What would FTDI be able to go after them for? The end-user isn't copying anything so they can't run afoul of much with regards to copyright law, they know they're getting a counterfeit so they're not being fooled by trademark infringement and probably only care about the functionality of their ICs anyways, and the internals are completely different so the patent risk is minimal.
- Intentionally sabotaging someone's stuff, legally, is more or less the same as intentionally taking it. Keying a car and driving it away might have different names but are on the same scale.
- There ain't no self help. If you think someone else's stuff should actually be your stuff, your path is through a court.
- We don't fix things with injunctive relief that can be fixed with money. When Apple proves that Samsung violated a patent or vice versa, we don't collect and burn all the infringing phones, we just make someone cut a check. Because we are not idiots.
- The "someone" who cuts the check is Samsung or Apple, not their customers. As far as I know no one's managed to go after end users, even in extreme cases like a $10 designer handbag where the buyer obviously knows it's not real. (And it's at best unclear whether going after the buyers would make any sense, even in those extreme cases -- if someone pays knockoff prices for a knockoff product, it's the seller and not the buyer who has ill-gotten gains. There might be some additional reputation damage and lost profits that the buyer is complicit in, but it makes a lot more sense to me -- and apparently everyone else -- to make the seller pay for those as well.)

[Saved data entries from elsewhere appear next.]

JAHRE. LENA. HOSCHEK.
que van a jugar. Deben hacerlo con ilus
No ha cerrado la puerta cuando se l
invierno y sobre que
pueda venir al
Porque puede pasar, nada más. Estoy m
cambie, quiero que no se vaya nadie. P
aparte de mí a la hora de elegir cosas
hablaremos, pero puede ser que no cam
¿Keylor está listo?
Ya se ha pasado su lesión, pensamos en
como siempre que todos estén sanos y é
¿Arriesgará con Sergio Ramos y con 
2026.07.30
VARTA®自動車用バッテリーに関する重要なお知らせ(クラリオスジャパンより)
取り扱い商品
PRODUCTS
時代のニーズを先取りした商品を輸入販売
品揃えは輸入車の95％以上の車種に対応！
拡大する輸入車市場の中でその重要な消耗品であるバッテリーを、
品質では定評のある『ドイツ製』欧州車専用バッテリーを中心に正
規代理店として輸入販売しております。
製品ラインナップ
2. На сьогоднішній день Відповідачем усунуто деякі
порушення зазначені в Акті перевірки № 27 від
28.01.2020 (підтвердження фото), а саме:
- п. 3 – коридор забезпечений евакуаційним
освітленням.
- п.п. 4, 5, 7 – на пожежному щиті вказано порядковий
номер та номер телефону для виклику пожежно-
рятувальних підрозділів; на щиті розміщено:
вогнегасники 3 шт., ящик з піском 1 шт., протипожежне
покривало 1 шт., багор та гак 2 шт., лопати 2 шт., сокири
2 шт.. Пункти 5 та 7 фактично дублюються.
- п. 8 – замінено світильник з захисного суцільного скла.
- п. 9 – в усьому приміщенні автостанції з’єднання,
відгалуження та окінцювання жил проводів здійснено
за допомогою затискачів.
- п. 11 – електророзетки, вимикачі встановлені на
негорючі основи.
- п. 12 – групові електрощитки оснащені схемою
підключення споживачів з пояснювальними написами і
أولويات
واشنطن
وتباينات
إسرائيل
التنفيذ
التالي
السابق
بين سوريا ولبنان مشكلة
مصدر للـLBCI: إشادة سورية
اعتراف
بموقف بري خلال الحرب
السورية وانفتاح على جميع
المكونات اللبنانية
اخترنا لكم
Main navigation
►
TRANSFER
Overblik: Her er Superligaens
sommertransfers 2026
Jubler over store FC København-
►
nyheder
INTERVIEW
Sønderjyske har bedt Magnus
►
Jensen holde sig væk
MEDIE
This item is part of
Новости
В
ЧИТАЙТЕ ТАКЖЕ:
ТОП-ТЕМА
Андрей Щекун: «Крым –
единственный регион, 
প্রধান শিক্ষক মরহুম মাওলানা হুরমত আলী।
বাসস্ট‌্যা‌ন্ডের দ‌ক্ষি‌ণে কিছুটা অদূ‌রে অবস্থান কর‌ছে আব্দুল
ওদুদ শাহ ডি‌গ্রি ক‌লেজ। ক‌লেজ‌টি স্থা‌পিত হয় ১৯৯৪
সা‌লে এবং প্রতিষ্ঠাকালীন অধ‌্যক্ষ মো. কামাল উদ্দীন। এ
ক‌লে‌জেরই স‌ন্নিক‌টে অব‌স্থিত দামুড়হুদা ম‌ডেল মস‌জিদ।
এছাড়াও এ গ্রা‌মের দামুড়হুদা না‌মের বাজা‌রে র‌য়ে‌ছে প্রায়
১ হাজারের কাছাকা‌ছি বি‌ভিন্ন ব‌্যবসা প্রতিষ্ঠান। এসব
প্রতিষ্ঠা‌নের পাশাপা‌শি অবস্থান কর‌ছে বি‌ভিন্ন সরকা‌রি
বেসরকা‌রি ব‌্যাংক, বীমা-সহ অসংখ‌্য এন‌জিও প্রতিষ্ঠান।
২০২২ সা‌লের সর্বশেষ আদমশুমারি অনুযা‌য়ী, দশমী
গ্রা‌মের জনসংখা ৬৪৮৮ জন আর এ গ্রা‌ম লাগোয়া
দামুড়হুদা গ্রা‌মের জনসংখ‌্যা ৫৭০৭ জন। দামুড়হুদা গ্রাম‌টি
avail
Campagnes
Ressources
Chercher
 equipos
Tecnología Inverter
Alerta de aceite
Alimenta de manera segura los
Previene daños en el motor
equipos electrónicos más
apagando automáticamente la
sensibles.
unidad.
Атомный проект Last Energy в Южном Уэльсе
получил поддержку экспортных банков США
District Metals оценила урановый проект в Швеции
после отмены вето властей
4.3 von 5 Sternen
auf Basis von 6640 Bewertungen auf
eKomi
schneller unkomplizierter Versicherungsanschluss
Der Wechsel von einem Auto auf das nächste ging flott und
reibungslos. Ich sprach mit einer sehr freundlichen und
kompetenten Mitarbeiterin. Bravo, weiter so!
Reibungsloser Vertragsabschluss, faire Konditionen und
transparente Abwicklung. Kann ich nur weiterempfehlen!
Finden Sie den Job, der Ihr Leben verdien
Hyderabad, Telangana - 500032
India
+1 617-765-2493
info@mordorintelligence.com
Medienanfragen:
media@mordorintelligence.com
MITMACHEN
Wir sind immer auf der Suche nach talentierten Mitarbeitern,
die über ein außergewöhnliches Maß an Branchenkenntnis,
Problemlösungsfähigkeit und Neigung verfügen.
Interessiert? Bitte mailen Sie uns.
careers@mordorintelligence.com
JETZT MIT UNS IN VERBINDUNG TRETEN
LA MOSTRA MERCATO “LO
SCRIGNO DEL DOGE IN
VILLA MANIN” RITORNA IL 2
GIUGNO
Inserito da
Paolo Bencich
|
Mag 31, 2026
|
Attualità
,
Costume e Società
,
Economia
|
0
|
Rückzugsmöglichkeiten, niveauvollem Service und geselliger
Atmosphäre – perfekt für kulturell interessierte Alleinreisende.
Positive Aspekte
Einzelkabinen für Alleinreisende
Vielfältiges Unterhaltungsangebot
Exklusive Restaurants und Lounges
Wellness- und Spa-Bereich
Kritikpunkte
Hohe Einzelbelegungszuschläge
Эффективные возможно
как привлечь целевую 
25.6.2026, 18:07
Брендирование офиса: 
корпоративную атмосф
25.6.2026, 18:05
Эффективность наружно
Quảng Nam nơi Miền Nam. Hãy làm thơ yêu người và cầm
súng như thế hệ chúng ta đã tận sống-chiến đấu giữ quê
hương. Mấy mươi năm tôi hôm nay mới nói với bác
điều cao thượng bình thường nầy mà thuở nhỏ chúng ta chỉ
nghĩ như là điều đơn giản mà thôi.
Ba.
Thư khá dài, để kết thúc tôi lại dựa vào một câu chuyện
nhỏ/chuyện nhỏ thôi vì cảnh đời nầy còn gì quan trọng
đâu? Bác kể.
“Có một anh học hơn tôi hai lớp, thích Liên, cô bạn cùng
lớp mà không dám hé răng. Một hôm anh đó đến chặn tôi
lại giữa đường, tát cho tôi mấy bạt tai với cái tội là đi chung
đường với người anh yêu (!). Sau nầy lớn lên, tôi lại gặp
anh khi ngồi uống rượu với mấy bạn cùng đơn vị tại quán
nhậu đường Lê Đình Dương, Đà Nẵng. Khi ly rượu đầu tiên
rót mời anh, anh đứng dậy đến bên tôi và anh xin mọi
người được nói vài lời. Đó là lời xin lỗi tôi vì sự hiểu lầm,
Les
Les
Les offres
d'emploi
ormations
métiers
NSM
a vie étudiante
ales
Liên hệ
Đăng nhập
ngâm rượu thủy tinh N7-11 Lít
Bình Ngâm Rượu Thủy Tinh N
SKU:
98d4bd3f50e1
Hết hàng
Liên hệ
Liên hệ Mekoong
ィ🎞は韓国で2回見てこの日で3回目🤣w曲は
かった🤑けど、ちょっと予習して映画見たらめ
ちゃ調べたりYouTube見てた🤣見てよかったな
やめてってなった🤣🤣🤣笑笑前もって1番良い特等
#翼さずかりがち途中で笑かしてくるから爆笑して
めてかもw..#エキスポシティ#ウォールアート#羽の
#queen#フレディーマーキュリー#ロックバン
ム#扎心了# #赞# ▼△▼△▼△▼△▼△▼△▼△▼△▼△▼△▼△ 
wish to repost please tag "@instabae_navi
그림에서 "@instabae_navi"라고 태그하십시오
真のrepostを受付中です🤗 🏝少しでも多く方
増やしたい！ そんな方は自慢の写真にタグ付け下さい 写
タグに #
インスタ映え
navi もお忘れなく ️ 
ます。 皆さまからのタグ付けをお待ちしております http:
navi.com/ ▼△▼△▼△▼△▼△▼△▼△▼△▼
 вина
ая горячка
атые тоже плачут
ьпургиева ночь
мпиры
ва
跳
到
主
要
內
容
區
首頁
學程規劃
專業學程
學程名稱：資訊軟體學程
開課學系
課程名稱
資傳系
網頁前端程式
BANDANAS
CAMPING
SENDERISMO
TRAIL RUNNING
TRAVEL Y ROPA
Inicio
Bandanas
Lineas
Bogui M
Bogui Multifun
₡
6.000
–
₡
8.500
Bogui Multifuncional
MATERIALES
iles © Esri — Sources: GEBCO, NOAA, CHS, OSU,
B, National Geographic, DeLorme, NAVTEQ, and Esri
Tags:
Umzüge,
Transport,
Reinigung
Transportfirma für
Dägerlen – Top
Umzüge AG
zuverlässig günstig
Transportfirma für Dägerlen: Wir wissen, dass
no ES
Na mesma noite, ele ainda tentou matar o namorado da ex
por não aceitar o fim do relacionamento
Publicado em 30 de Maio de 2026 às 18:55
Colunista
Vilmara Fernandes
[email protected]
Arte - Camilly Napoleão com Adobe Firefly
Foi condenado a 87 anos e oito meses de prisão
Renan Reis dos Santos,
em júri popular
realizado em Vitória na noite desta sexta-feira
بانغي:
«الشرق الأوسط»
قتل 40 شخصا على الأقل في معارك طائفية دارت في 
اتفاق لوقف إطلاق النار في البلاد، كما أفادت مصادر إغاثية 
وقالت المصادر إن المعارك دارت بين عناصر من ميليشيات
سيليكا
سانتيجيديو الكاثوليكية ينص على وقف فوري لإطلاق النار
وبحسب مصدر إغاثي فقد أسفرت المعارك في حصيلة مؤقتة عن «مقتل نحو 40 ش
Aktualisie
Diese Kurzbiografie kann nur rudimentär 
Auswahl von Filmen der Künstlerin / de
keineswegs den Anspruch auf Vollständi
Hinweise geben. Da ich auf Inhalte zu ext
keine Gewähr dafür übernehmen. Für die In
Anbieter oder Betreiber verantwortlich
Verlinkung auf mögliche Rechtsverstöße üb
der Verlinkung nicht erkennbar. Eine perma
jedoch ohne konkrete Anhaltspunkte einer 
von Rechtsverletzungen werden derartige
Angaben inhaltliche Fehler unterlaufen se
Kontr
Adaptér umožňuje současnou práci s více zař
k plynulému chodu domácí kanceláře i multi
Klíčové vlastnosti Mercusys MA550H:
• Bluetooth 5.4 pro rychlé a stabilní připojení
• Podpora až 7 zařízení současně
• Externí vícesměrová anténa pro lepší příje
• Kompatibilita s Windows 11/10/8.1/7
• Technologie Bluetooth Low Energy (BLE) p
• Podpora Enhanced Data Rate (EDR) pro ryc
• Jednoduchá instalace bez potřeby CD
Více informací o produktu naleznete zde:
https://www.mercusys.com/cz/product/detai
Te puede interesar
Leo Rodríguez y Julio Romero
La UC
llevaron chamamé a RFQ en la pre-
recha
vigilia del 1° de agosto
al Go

- When you do go after the seller of trademarked goods and want to seize those goods, we actually have a procedure for that -- Section 34 of the Lanham Act.[1] Which includes a whole bunch of protections like swearing out an affidavit, getting permission from a judge, informing the attorney general, posting a bond to cover damages, conducting the seizure through government agents, and keeping the seized items in the custody of the court. It's very much unlike showing up at someone's house and breaking their stuff.
(I am a lawyer; I am not a trademark lawyer; I just googled some stuff based on vague memories from law school to write this.)